27
Apr
19

The Colour of my Blood is Hindustani!

“Translation is not original creation – that is what one must remember. In translation, some loss is inevitable.” – Joseph Brodsky

I invariably receive some sort of a gentle grumpy communication from my non-Hindi speaking/reading subscribers about my Hindi posts. I understand and acknowledge their irritation but Hindi is my mother-tongue and every now and then, my thoughts and words flow better for me in my own language. I can’t always give a translation in English. It would become tedious. However, this is an exception and here is a translated version of my last post.

Incidentally, why don’t the ‘gentle grumpies’ ever use the comments option?

*

Today

I find all my colleagues

to be blind

but

when I am alone

innumerable, bodiless eyes

continue to stare at me.

In such predatory times –

whom should I hand over

my capital of beliefs?

 – ‘Vishwas’ page 103, from the poetry collection ‘Shana Ghunghroo’ by late Prof. Ramesh Kumar Sharma

My father and my eldest maternal uncle were very close friends and their principles, high intellect, and personalities have had a tremendous influence in my life.

My uncle played an active role in the Freedom Movement as a soldier and was just 15 years old when he was arrested and incarcerated for 59 days in the Agra Kotwali (main police station). He endured harsh physical torture – continuously laid naked on ice blocks; hung upside down; needles being pierced into his nails; punched and beaten with a stick.

Even after severe injuries to both his wrist bones, the left hip joint and ankles, he refused to become a government witness and approver.

Talking about this time, Gandhiji wrote an article in the ‘Harijan’ stating that he could not call to mind this type of torture being inflicted on any child of this age.

*

A few days ago, I met some ‘impotent nationalists’ or should I say, that drunk on the poisonous chalice of Hindutva, these double-crossing mercenaries who have never breathed the pure air of diligence towards their Nation and whose lives have never been touched by sound education, right direction, correct thinking – had come to enquire.

*

Threatening enquiries!

Enquiry as to why, despite being a Hindu, I did not have a saffron flag on the main gate?

Enquiry as to why I was purchasing vegetable from a Muslim?

Enquiry as to why I wore pathani suits?

Enquiry as to why I kept in touch with Naseemben who had lost her family and house in the post-Godhra genocide?

Enquiry as to why I made no donations for the religious public feasts?

Enquiry as to why I was not a devotee of Modi?

*

And, giving me information too!

Information about my family and kin.

Information about the likelihood of my being beaten-up again.

Information about how I would not be able to get a job anywhere.

Information about other ‘traitors’ like me who were also being watched.

Etc……………

*

I asked them about Section 19(1) (a) of the Indian Constitution, but received no response. The fools did not even realize that their information about ‘there were others’ like me, gave my soul an unbounded sensation of peace and satisfaction.
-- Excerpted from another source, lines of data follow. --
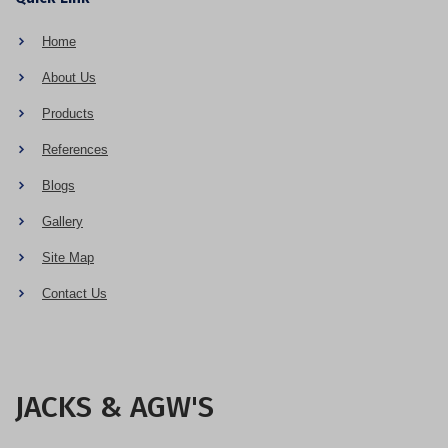
Home
About Us
Products
References
Blogs
Gallery
Site Map
Contact Us
JACKS & AGW'S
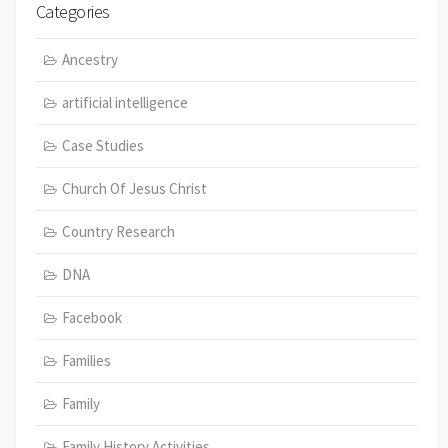
Categories
Ancestry
artificial intelligence
Case Studies
Church Of Jesus Christ
Country Research
DNA
Facebook
Families
Family
Family History Activities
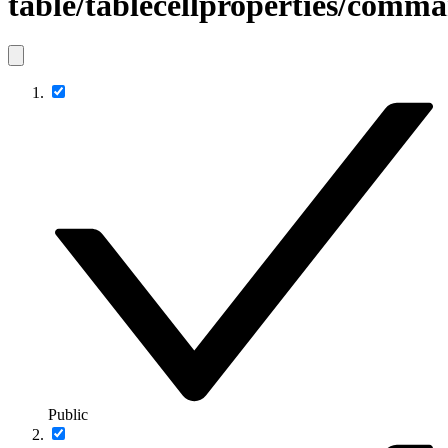
table/tablecellproperties/com
Public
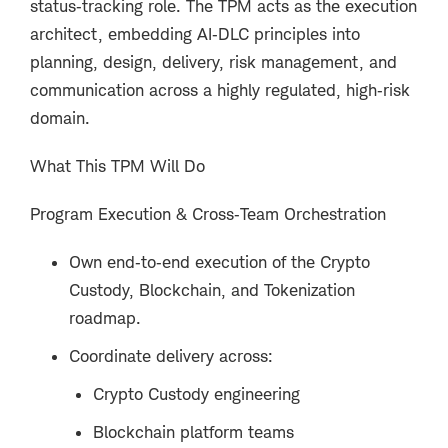
status‑tracking role. The TPM acts as the execution
architect, embedding AI‑DLC principles into
planning, design, delivery, risk management, and
communication across a highly regulated, high‑risk
domain.
What This TPM Will Do
Program Execution & Cross‑Team Orchestration
Own end‑to‑end execution of the Crypto
Custody, Blockchain, and Tokenization
roadmap.
Coordinate delivery across:
Crypto Custody engineering
Blockchain platform teams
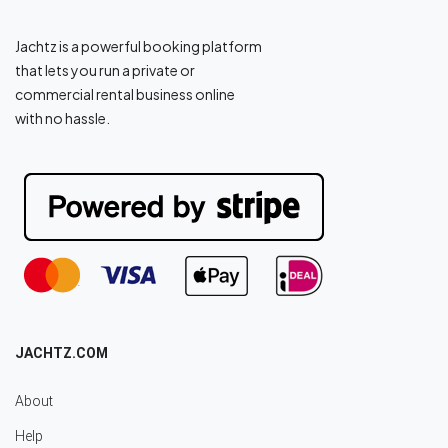
Jachtz is a powerful booking platform
that lets you run a private or
commercial rental business online
with no hassle.
JACHTZ.COM
About
Help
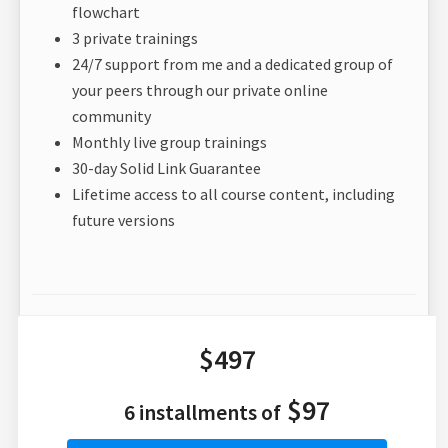
flowchart
3 private trainings
24/7 support from me and a dedicated group of
your peers through our private online
community
Monthly live group trainings
30-day Solid Link Guarantee
Lifetime access to all course content, including
future versions
$497
$97
6 installments of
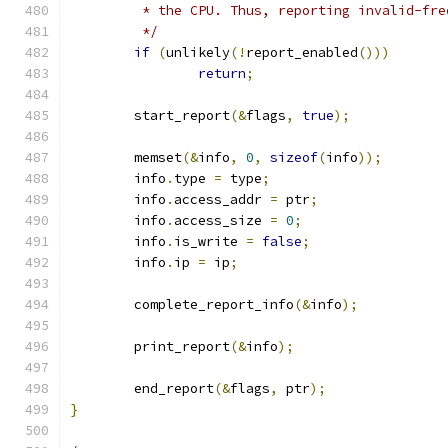
	 * the CPU. Thus, reporting invalid-fr
	 */
if
(
unlikely
(!
report_enabled
()))
return
;
	start_report
(&
flags
,
true
);
	memset
(&
info
,
0
,
sizeof
(
info
));
	info
.
type 
=
 type
;
	info
.
access_addr 
=
 ptr
;
	info
.
access_size 
=
0
;
	info
.
is_write 
=
false
;
	info
.
ip 
=
 ip
;
	complete_report_info
(&
info
);
	print_report
(&
info
);
	end_report
(&
flags
,
 ptr
);
}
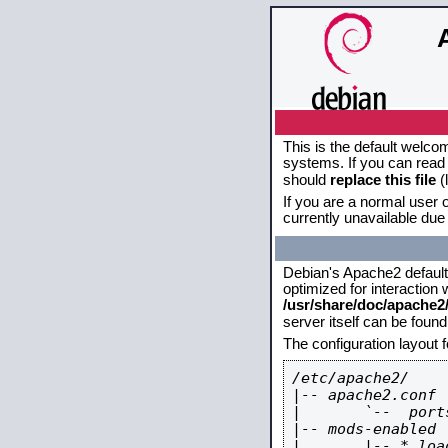
This is the default welco
systems. If you can read 
should
replace this file
(
If you are a normal user o
currently unavailable due 
Debian's Apache2 default c
optimized for interaction
/usr/share/doc/apache
server itself can be foun
The configuration layout 
/etc/apache2/

|-- apache2.conf

|       `--  ports
|-- mods-enabled

|       |-- *.load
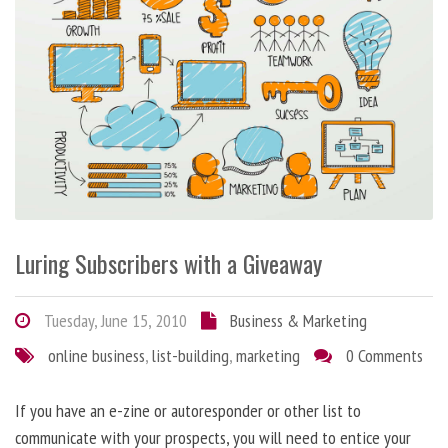
Luring Subscribers with a Giveaway
Tuesday, June 15, 2010
Business & Marketing
online business
,
list-building
,
marketing
0 Comments
If you have an e-zine or autoresponder or other list to
communicate with your prospects, you will need to entice your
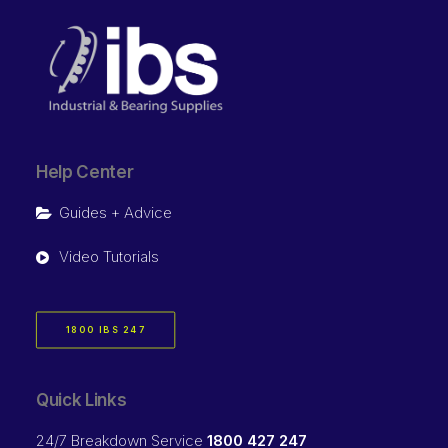
Help Center
Guides + Advice
Video Tutorials
1800 IBS 247
Quick Links
24/7 Breakdown Service
1800 427 247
And, that is why something must have reflected in my eyes because of which these gutter-snipes got distracted and left.

*

It is unbelievable the way these arrogant saffronized lumpen elements are being nurtured. How long will they be nursed?

Who all are being watched by whom?

Why are we so spineless?

Will we have to now, even look at our shadows with suspicion?

*

I remain cautious; nonetheless being in a constant state of alertness is also tiring. But, I am not scared and will not bow to these worms till my last breath.

The blood of my ancestors flowing in my veins keeps my doctrines alive and I am not afraid of death. My nature does not support fear and blackmail. However, it is a fact that my mind does get rattled and I worry about my kin. It is not a nice feeling if some other person were to suffer because of my ideologies. Many a times, I have endured by numbing myself to reach the extent of the limit of limits. Not to forget the circumstances that have made me undergo excessive mental distress.

My heart shrieks out and I am over-whelmed with melancholy and the manifestation of bad dreams unveils itself. From time-to-time, the violent storms within these nightmares becomes too much, especially when the hidden past of my personal life cannot be easily controlled.

And, because my blood is flowing in somebody else’s veins or the legacy of my thinking is flourishing in other minds, I am ready to pass the torch.